Locked up in a tiny cell with the threat of a death sentence or life imprisonment hanging over her, Zaiba thought of her family; of watching TV with her dad, chuckling at Mind Your Language and It Ain’t Half Hot Mum.

She writes with affection for her parents; her devoutly-religious father who woke at dawn to recite his Fajr (prayers) after a ten-hour shift at the mill, and taught himself to read and write English under the light of an oil lamp.

And her mother, who wrote to the Queen asking if she could be her cleaner, and would say: “We are a Muslim,” to doctors’ receptionists, people at the bus stop and to her own family, particularly when she disapproved of Western intrusion in their home, from Songs Of Praise and bacon adverts to Vogue magazine.

Zaiba also pays tribute to the countless ‘Aunties’ in her community. She recalls them crammed into her parents’ living-room at her uncle’s wake, grieving for themselves.

“I could hear them sobbing, feeling they had nothing, how they were on medication to get out of bed in the morning,” she says. “Most of the time they were treading water, kept buoyant by medication, resignation or faith.

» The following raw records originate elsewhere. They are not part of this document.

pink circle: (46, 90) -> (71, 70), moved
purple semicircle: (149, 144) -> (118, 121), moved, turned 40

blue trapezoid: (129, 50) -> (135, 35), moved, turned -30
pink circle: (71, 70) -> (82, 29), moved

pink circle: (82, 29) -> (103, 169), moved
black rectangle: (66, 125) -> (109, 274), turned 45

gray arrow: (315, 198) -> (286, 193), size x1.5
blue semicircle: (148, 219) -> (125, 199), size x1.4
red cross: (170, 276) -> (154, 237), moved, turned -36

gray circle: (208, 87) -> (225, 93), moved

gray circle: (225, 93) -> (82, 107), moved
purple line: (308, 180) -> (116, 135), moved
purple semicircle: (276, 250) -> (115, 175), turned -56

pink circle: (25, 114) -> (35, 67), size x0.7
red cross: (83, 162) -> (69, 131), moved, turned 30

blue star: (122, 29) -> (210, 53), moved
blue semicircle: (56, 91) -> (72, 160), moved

“I used to think they were gossips – now I see what they gave up for us. I want people to know what it’s like for these women who left everything behind to live here.

“We see them around Bradford all the time; people are rude to them and their children take them for granted. Many are lonely and depressed. These days, their children are part of another culture, and there’s a huge drugs problem.

“Of course, there were benefits coming here, but there was also isolation, insecurity, loss of self. Various measures have been put in place to encourage immigrant communities to integrate, but it’s not that easy. You can’t just forget everything you know and feel.

“Maybe Umejee (her mother) and the Aunties should have made more of an effort; become fluent in English, lived among white people, but I’m not sure that would’ve made Bradford any more like home.”

Throughout the book, Zaiba addresses an unnamed Muslim. His identity is revealed in the powerful final chapter – a letter to Bradford-born Shehzad Tanweer, one of the suicide bombers responsible for the July 7 London bombings.

While writing her book, Zaiba made the chilling discovery that the bomb factory used by Tanweer and his accomplices stood on the Leeds street where she was born. It was the address the men left at 3.30am on July 7, 2005, with their rucksacks, to travel to London and kill 52 people.

“It wasn’t my intention to go into that, but so much has been written in the five years since 7/7, I couldn’t ignore it,” says Zaiba.

“As a British Muslim, I’m horrified that this is where my faith is, that people have this terrible perception of Islam. That wasn’t what I learned from my dad.”

We Are A Muslim, Please is published by William Heinemann, priced £12.99. Zaiba Malik will be signing copies of her book at Waterstones, Bradford, on Thursday, August 5 at 6.30pm.